■ MATERIAL FOR THIS EXERCISE
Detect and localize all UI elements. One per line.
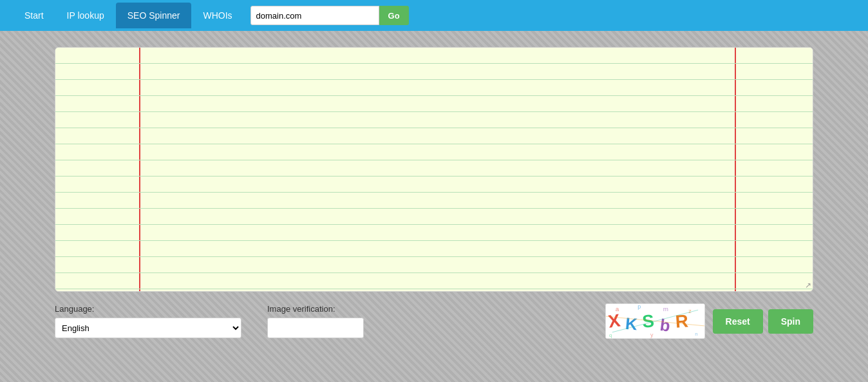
main-content: ↗ Language: English Spanish French Germa… xyxy=(0,31,868,352)
nav-whois[interactable]: WHOIs xyxy=(191,3,243,28)
right-controls: X K S b R a p m z q y n xyxy=(605,303,813,339)
nav-start[interactable]: Start xyxy=(13,3,55,28)
svg-text:K: K xyxy=(625,314,638,334)
notepad-wrapper: ↗ xyxy=(55,47,813,292)
domain-input[interactable] xyxy=(250,6,379,25)
captcha-image: X K S b R a p m z q y n xyxy=(605,303,705,339)
verification-group: Image verification: xyxy=(267,304,364,338)
language-select[interactable]: English Spanish French German Italian Po… xyxy=(55,318,241,338)
nav-seo-spinner[interactable]: SEO Spinner xyxy=(116,3,192,28)
reset-button[interactable]: Reset xyxy=(713,309,763,334)
captcha-svg: X K S b R a p m z q y n xyxy=(606,303,704,339)
search-area: Go xyxy=(250,6,409,25)
svg-text:a: a xyxy=(615,305,619,312)
svg-text:m: m xyxy=(663,305,668,312)
spin-button[interactable]: Spin xyxy=(768,309,813,334)
language-group: Language: English Spanish French German … xyxy=(55,304,241,338)
bottom-controls: Language: English Spanish French German … xyxy=(55,303,813,339)
language-label: Language: xyxy=(55,304,241,314)
action-buttons: Reset Spin xyxy=(713,309,813,334)
svg-text:p: p xyxy=(637,303,641,310)
nav-ip-lookup[interactable]: IP lookup xyxy=(55,3,116,28)
go-button[interactable]: Go xyxy=(379,6,409,25)
svg-text:z: z xyxy=(688,308,692,314)
header: Start IP lookup SEO Spinner WHOIs Go xyxy=(0,0,868,31)
notepad-lines: ↗ xyxy=(55,48,813,291)
svg-text:q: q xyxy=(609,332,611,338)
verification-input[interactable] xyxy=(267,318,364,338)
svg-text:y: y xyxy=(650,332,654,338)
notepad-textarea[interactable] xyxy=(55,48,813,291)
verification-label: Image verification: xyxy=(267,304,364,314)
svg-text:n: n xyxy=(695,331,697,337)
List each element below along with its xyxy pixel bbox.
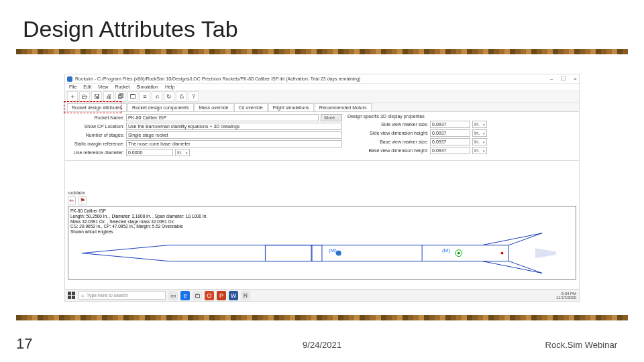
display-props-header: Design specific 3D display properties: [347, 114, 576, 119]
side-dim-input[interactable]: 0.0937: [430, 129, 470, 137]
outlook-icon[interactable]: O: [205, 291, 214, 300]
minimize-button[interactable]: –: [550, 76, 553, 82]
base-dim-label: Base view dimension height:: [347, 148, 428, 153]
ref-diam-label: Use reference diameter:: [68, 150, 124, 155]
toolbar-print-icon[interactable]: 🖨: [103, 91, 114, 102]
rocksim-icon[interactable]: R: [241, 291, 250, 300]
menu-view[interactable]: View: [98, 84, 108, 89]
page-number: 17: [16, 335, 32, 353]
svg-rect-1: [311, 245, 322, 261]
menu-simulation[interactable]: Simulation: [136, 84, 158, 89]
svg-point-7: [500, 252, 503, 255]
divider-bottom: [16, 315, 628, 320]
cp-location-select[interactable]: Use the Barrowman stability equations + …: [126, 123, 342, 130]
start-button-icon[interactable]: [68, 292, 76, 300]
base-marker-label: Base view marker size:: [347, 139, 428, 144]
form-area: Rocket Name: PK-80 Caliber ISP More... S…: [65, 112, 579, 161]
toolbar-redo-icon[interactable]: ↻: [164, 91, 174, 102]
side-marker-unit[interactable]: In.: [472, 121, 487, 128]
margin-ref-select[interactable]: The nose cone base diameter: [126, 140, 342, 147]
taskbar-date: 11/17/2020: [556, 296, 576, 300]
taskbar-search[interactable]: ⌕ Type here to search: [78, 291, 166, 300]
cp-marker-label: (M): [442, 247, 450, 253]
stages-label: Number of stages:: [68, 133, 124, 137]
tab-flight-simulations[interactable]: Flight simulations: [268, 103, 314, 111]
base-marker-input[interactable]: 0.0937: [430, 138, 470, 145]
schematic-panel: PK-80 Caliber ISP Length: 50.2500 In. , …: [68, 206, 576, 280]
taskbar: ⌕ Type here to search ▭ e 🗀 O P W R 8:34…: [65, 289, 579, 301]
footer-date: 9/24/2021: [303, 340, 341, 350]
base-dim-input[interactable]: 0.0937: [430, 147, 470, 154]
svg-point-4: [336, 251, 341, 256]
toolbar-help-icon[interactable]: ？: [188, 91, 199, 102]
svg-marker-3: [535, 249, 555, 258]
app-logo-icon: [67, 76, 72, 82]
cg-marker-label: (M): [329, 247, 337, 253]
tool-flag-icon[interactable]: ⚑: [78, 196, 87, 204]
side-marker-input[interactable]: 0.0937: [430, 121, 470, 128]
ref-diam-unit[interactable]: In.: [175, 149, 190, 156]
side-marker-label: Side view marker size:: [347, 122, 428, 127]
slide-title: Design Attributes Tab: [0, 0, 644, 49]
powerpoint-icon[interactable]: P: [217, 291, 226, 300]
more-button[interactable]: More...: [321, 114, 342, 121]
toolbar-new-icon[interactable]: ＋: [67, 91, 78, 102]
edge-icon[interactable]: e: [180, 291, 190, 300]
menu-file[interactable]: File: [69, 84, 76, 89]
rocket-name-input[interactable]: PK-80 Caliber ISP: [126, 114, 319, 121]
taskbar-clock[interactable]: 8:34 PM 11/17/2020: [556, 292, 576, 300]
app-window: Rocksim - C:/Program Files (x86)/RockSim…: [64, 74, 580, 302]
svg-rect-0: [265, 245, 312, 261]
menu-rocket[interactable]: Rocket: [115, 84, 129, 89]
ref-diam-input[interactable]: 0.0000: [126, 149, 173, 156]
menu-help[interactable]: Help: [165, 84, 174, 89]
side-dim-unit[interactable]: In.: [472, 129, 487, 137]
toolbar-list-icon[interactable]: ≡: [140, 91, 150, 102]
side-dim-label: Side view dimension height:: [347, 131, 428, 135]
close-button[interactable]: ×: [574, 76, 577, 82]
toolbar-undo-icon[interactable]: ⎌: [152, 91, 162, 102]
base-marker-unit[interactable]: In.: [472, 138, 487, 145]
menubar: File Edit View Rocket Simulation Help: [65, 84, 579, 90]
task-view-icon[interactable]: ▭: [168, 291, 178, 300]
footer-right: Rock.Sim Webinar: [545, 340, 617, 350]
tool-back-icon[interactable]: ⇐: [68, 196, 76, 204]
tab-cd-override[interactable]: Cd override: [234, 103, 268, 111]
cp-location-label: Show CP Location:: [68, 124, 124, 129]
toolbar-open-icon[interactable]: 🗁: [79, 91, 90, 102]
tab-mass-override[interactable]: Mass override: [195, 103, 233, 111]
rocket-drawing: (M) (M): [68, 206, 576, 280]
toolbar-paste-icon[interactable]: 🗔: [127, 91, 138, 102]
slide-footer: 17 9/24/2021 Rock.Sim Webinar: [0, 340, 644, 350]
svg-point-6: [458, 252, 460, 255]
tabs: Rocket design attributes Rocket design c…: [65, 103, 579, 112]
titlebar: Rocksim - C:/Program Files (x86)/RockSim…: [65, 74, 579, 84]
schematic-toolbar: ⇐ ⚑: [65, 196, 579, 206]
toolbar-save-icon[interactable]: 🖫: [91, 91, 102, 102]
base-dim-unit[interactable]: In.: [472, 147, 487, 154]
tab-design-components[interactable]: Rocket design components: [127, 103, 193, 111]
word-icon[interactable]: W: [229, 291, 238, 300]
toolbar-copy-icon[interactable]: 🗐: [115, 91, 126, 102]
window-title: Rocksim - C:/Program Files (x86)/RockSim…: [75, 76, 360, 81]
tab-design-attributes[interactable]: Rocket design attributes: [67, 103, 127, 111]
maximize-button[interactable]: ☐: [561, 76, 566, 82]
divider-top: [16, 49, 628, 54]
margin-ref-label: Static margin reference:: [68, 141, 124, 146]
stages-select[interactable]: Single stage rocket: [126, 131, 342, 139]
menu-edit[interactable]: Edit: [83, 84, 91, 89]
search-icon: ⌕: [81, 292, 85, 298]
search-placeholder: Type here to search: [87, 293, 128, 298]
rocket-name-label: Rocket Name:: [68, 115, 124, 120]
rocklaim-label: rocklaim: [65, 188, 579, 196]
tab-recommended-motors[interactable]: Recommended Motors: [315, 103, 372, 111]
toolbar: ＋ 🗁 🖫 🖨 🗐 🗔 ≡ ⎌ ↻ ⎙ ？: [65, 90, 579, 103]
explorer-icon[interactable]: 🗀: [193, 291, 202, 300]
toolbar-rocket-icon[interactable]: ⎙: [176, 91, 186, 102]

■ TASK PROMPT
Take every line above that includes "here" and list it.

■ REPLY TO THE TASK
taskbar-search[interactable]: ⌕ Type here to search: [78, 291, 166, 300]
taskbar: ⌕ Type here to search ▭ e 🗀 O P W R 8:34…: [65, 289, 579, 301]
search-placeholder: Type here to search: [87, 293, 128, 298]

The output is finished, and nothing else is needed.